**Exercise objective**. Copy exactly, please, the line that has "Berufsrechtsschutz" in it along with every line after it to the end of the listing.

..........

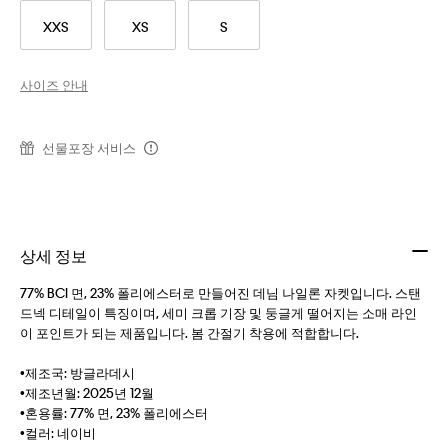
XXS
XS
S
사이즈 안내
선물포장 서비스
상세 정보
77% BCI 면, 23% 폴리에스터로 만들어진 데님 나일론 자켓입니다. 스탠
드넥 디테일이 특징이며, 세미 크롭 기장 및 둥글게 떨어지는 소매 라인
이 포인트가 되는 제품입니다. 봄 간절기 착용에 적합합니다.
•제조국: 방글라데시
•제조년월: 2025년 12월
•혼용률: 77% 면, 23% 폴리에스터
•컬러: 네이비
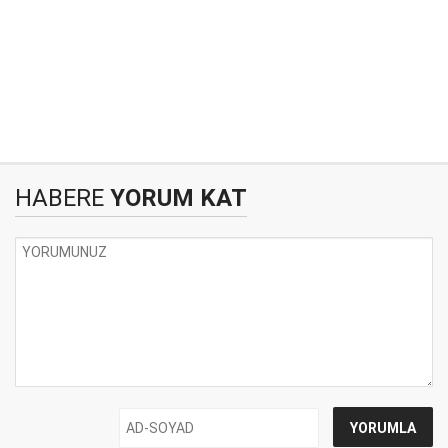
HABERE
YORUM KAT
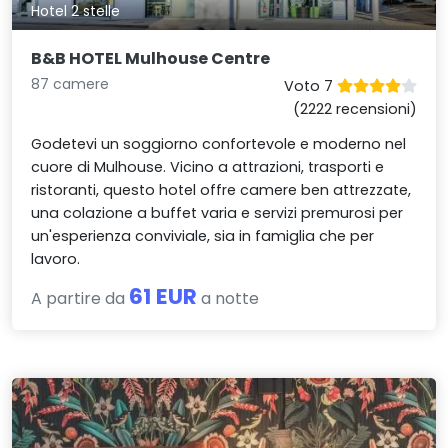
Hotel 2 stelle
B&B HOTEL Mulhouse Centre
87 camere
Voto 7
(2222 recensioni)
Godetevi un soggiorno confortevole e moderno nel
cuore di Mulhouse. Vicino a attrazioni, trasporti e
ristoranti, questo hotel offre camere ben attrezzate,
una colazione a buffet varia e servizi premurosi per
un'esperienza conviviale, sia in famiglia che per
lavoro.
61 EUR
A partire da
a notte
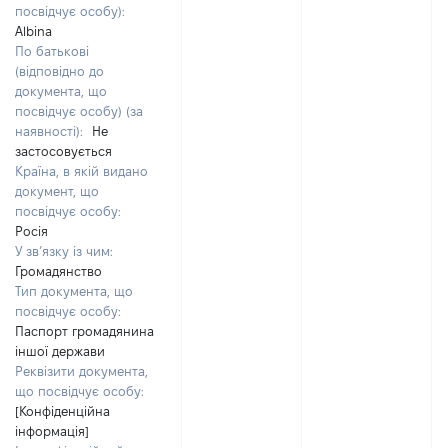
посвідчує особу):
Albina
По батькові
(відповідно до
документа, що
посвідчує особу) (за
наявності):
Не
застосовується
Країна, в якій видано
документ, що
посвідчує особу:
Росія
У зв’язку із чим:
Громадянство
Тип документа, що
посвідчує особу:
Паспорт громадянина
іншої держави
Реквізити документа,
що посвідчує особу:
[Конфіденційна
інформація]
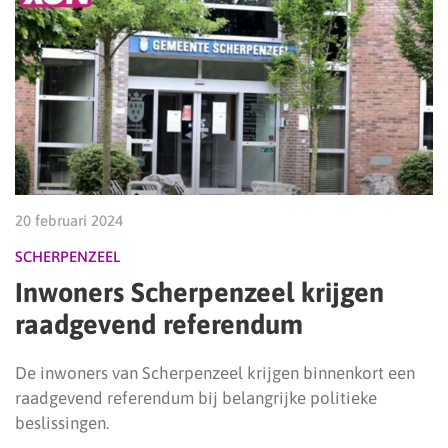
20 februari 2024
SCHERPENZEEL
Inwoners Scherpenzeel krijgen
raadgevend referendum
De inwoners van Scherpenzeel krijgen binnenkort een
raadgevend referendum bij belangrijke politieke
beslissingen.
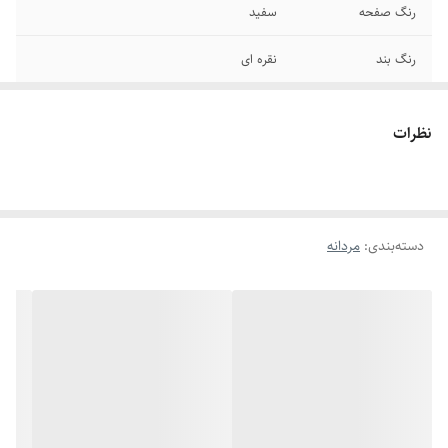
رنگ صفحه
سفید
رنگ بند
نقره ای
قطر صفحه
۳۸ میلیمتر
نظرات
قطر فریم
۴۴ میلیمتر
برند
LdA
دسته‌بندی
:
مردانه
قفل
متصل
سایر
ضد آب در حد شستن دست - کارت گارانتی و
جعبه شرکتی
عرض بند
۲ سانتیمتر
تاریخ و تقویم
روز شمار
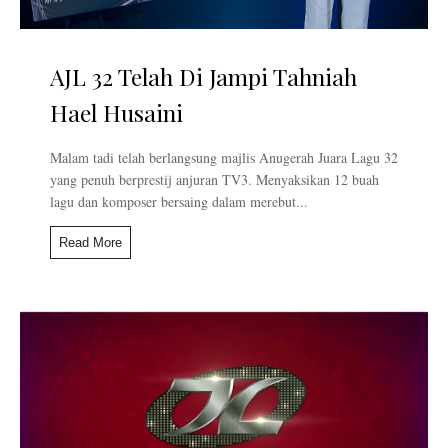
AJL 32 Telah Di Jampi Tahniah
Hael Husaini
Malam tadi telah berlangsung majlis Anugerah Juara Lagu 32
yang penuh berprestij anjuran TV3. Menyaksikan 12 buah
lagu dan komposer bersaing dalam merebut...
Read More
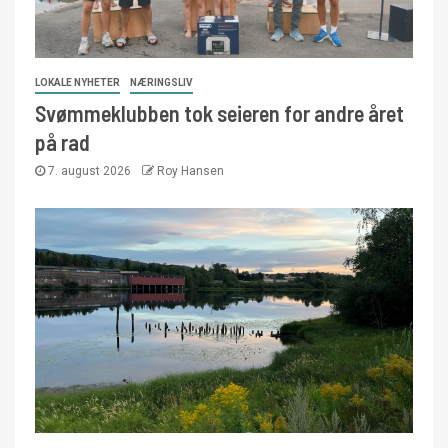
LOKALE NYHETER
NÆRINGSLIV
Svømmeklubben tok seieren for andre året
på rad
7. august 2026
Roy Hansen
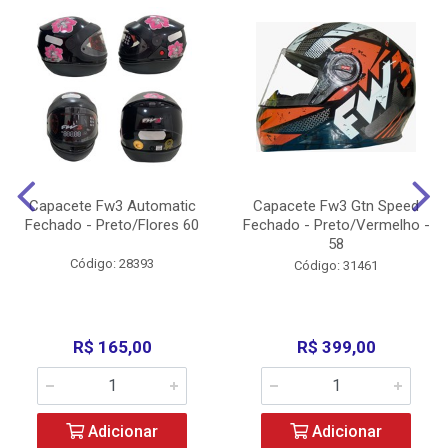
Capacete Fw3 Automatic
Capacete Fw3 Gtn Speed
Fechado - Preto/Flores 60
Fechado - Preto/Vermelho -
58
Código: 28393
Código: 31461
R$ 165,00
R$ 399,00
Adicionar
Adicionar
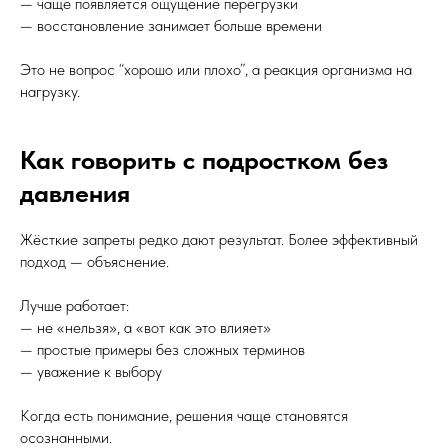
— чаще появляется ощущение перегрузки
— восстановление занимает больше времени
Это не вопрос “хорошо или плохо”, а реакция организма на
нагрузку.
Как говорить с подростком без
давления
Жёсткие запреты редко дают результат. Более эффективный
подход — объяснение.
Лучше работает:
— не «нельзя», а «вот как это влияет»
— простые примеры без сложных терминов
— уважение к выбору
Когда есть понимание, решения чаще становятся
осознанными.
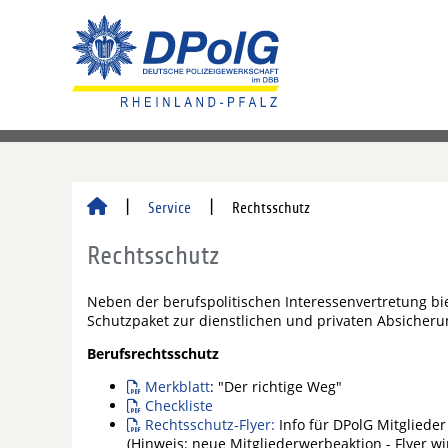
Service
Rechtsschutz
Rechtsschutz
Neben der berufspolitischen Interessenvertretung bi
Schutzpaket zur dienstlichen und privaten Absicheru
Berufsrechtsschutz
Merkblatt
: "Der richtige Weg"
Checkliste
Rechtsschutz-Flyer:
Info für DPolG Mitglieder
(Hinweis: neue Mitgliederwerbeaktion - Flyer wir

..........

**Response for this exercise**.
Berufsrechtsschutz
Merkblatt
: "Der richtige Weg"
Checkliste
Rechtsschutz-Flyer:
Info für DPolG Mitglieder
(Hinweis: neue Mitgliederwerbeaktion - Flyer wir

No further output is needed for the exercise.